Why does the Martingale Problem use $\partial_s + L$ rather than $\partial_s - L$? Because the Itô formula for $f(s, X_s)$ produces $\partial_s f + Lf$ as the drift: the process $X$ moves forward in time, generating both $\partial_s$ (explicit time dependence) and $L$ (from the diffusion dynamics). So $\partial_s + L$ is the natural "forward" operator, while the Cauchy equation $\partial_t u = Lu$ (equivalently $\partial_t u - Lu = 0$) is the "backward" equation. The time reversal bridges the two.
[/guided]
[/step]
[step:Apply the Martingale Problem to conclude $g(s, X_s)$ is a martingale on $[0, t]$]
By the [Martingale Problem](/theorems/2105), the process
\begin{align*}
M_s = g(s, X_s) - g(0, X_0) - \int_0^s (\partial_r + L)g(r, X_r) \, d\mathcal{L}^1(r)
\end{align*}
is a continuous local martingale. Since $(\partial_s + L)g = 0$ (established in the previous step), the integral vanishes:
\begin{align*}
M_s = g(s, X_s) - g(0, X_0) = u(t - s, X_s) - u(t, x).
\end{align*}
Therefore $s \mapsto u(t - s, X_s)$ is a continuous local martingale on $[0, t]$ (up to the additive constant $u(t, x)$).

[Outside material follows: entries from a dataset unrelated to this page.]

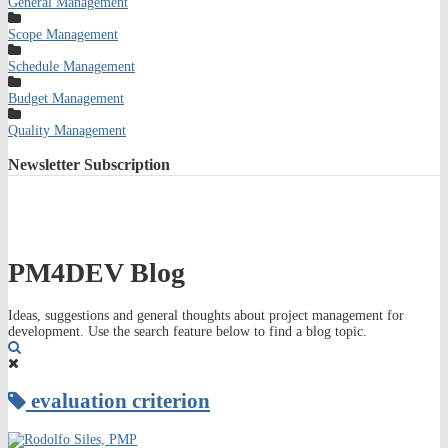
General Management
Scope Management
Schedule Management
Budget Management
Quality Management
Newsletter
Subscription
PM4DEV Blog
Ideas, suggestions and general thoughts about project management for
development. Use the search feature below to find a blog topic.
Search
evaluation criterion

We upgrade this to a true martingale. Since $f \in C^2_b(\mathbb{R}^d)$, the solution $u$ of the Cauchy problem is bounded: $\|u\|_\infty \leq \|f\|_\infty$ (by the maximum principle for parabolic equations, or directly from the representation $u(\tau, x) = \mathbb{E}_x[f(X_\tau)]$ once established, which gives $|u(\tau, x)| \leq \|f\|_\infty$; alternatively, the existence theory for the Cauchy problem with $f \in C^2_b$ gives bounded solutions). Therefore $|u(t - s, X_s)| \leq \|u\|_\infty$ for all $s \in [0, t]$, which means $M$ is a bounded continuous local martingale. By the [Dominated Local Martingale is a Martingale](/theorems/2079) theorem, $M$ is a true martingale.
[guided]
There is a subtlety here: we need $u$ to be bounded to upgrade the local martingale to a true martingale. Where does this come from?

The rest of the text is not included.